[Saved entries]
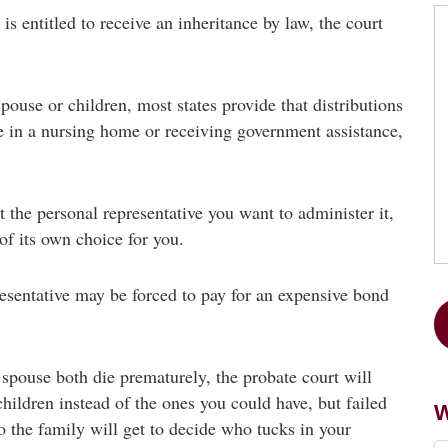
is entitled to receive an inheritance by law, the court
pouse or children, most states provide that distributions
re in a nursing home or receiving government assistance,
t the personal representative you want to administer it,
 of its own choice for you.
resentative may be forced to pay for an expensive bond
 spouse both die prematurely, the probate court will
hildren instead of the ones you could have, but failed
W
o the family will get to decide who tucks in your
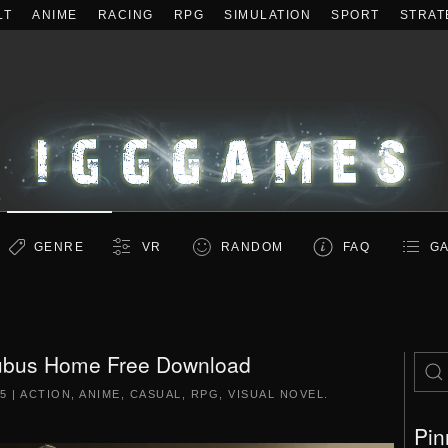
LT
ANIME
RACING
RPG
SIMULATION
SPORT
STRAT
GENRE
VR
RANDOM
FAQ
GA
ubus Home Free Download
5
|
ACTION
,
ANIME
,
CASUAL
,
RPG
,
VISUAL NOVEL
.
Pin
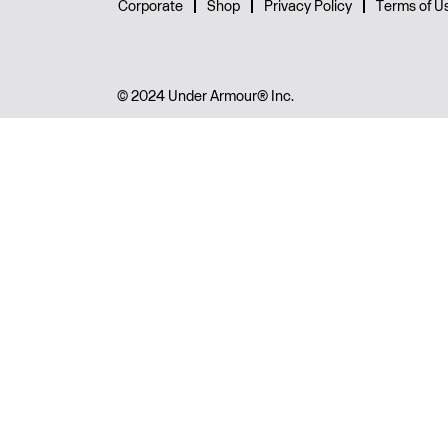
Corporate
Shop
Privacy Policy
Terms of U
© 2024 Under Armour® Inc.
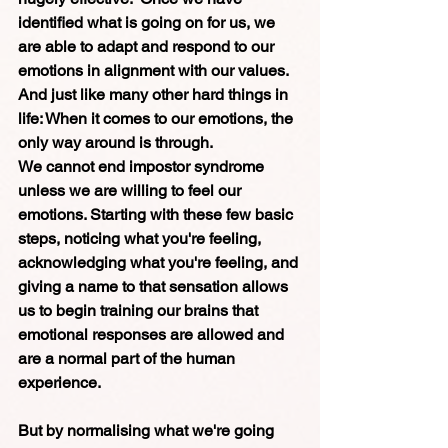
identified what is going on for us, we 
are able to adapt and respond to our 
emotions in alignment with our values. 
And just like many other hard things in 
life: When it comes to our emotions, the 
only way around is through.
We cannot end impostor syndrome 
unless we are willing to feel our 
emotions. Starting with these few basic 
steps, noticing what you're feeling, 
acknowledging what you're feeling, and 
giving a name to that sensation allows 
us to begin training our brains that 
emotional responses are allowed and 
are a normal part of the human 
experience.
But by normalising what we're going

* * *

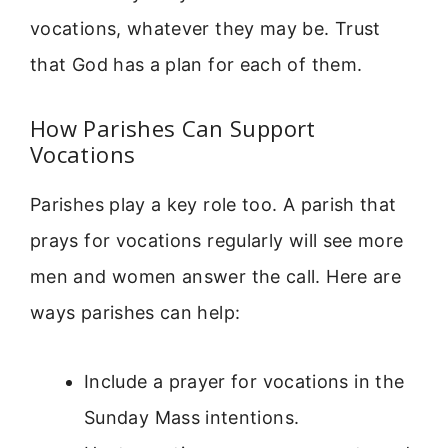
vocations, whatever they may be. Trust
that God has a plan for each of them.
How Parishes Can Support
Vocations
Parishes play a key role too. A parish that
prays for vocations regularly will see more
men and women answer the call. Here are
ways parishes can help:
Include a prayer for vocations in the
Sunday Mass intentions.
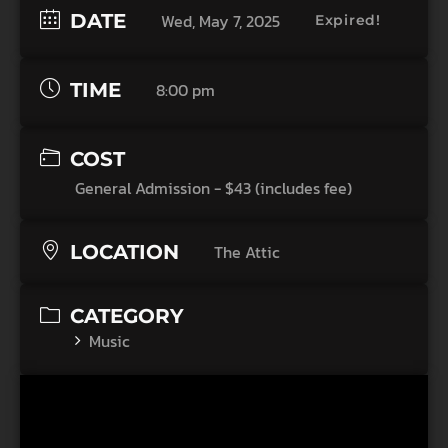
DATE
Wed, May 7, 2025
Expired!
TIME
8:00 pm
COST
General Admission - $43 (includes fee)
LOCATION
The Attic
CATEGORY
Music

--

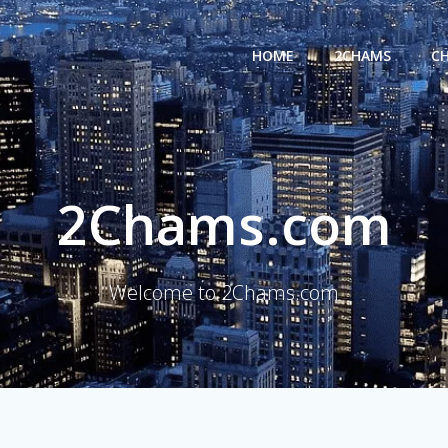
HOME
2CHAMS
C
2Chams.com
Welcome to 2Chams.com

INSTRUCTIONS FOR THE TASK:
The expected answer is a copy of each line above containing "going".

EXPECTED ANSWER:
identified what is going on for us, we 
But by normalising what we're going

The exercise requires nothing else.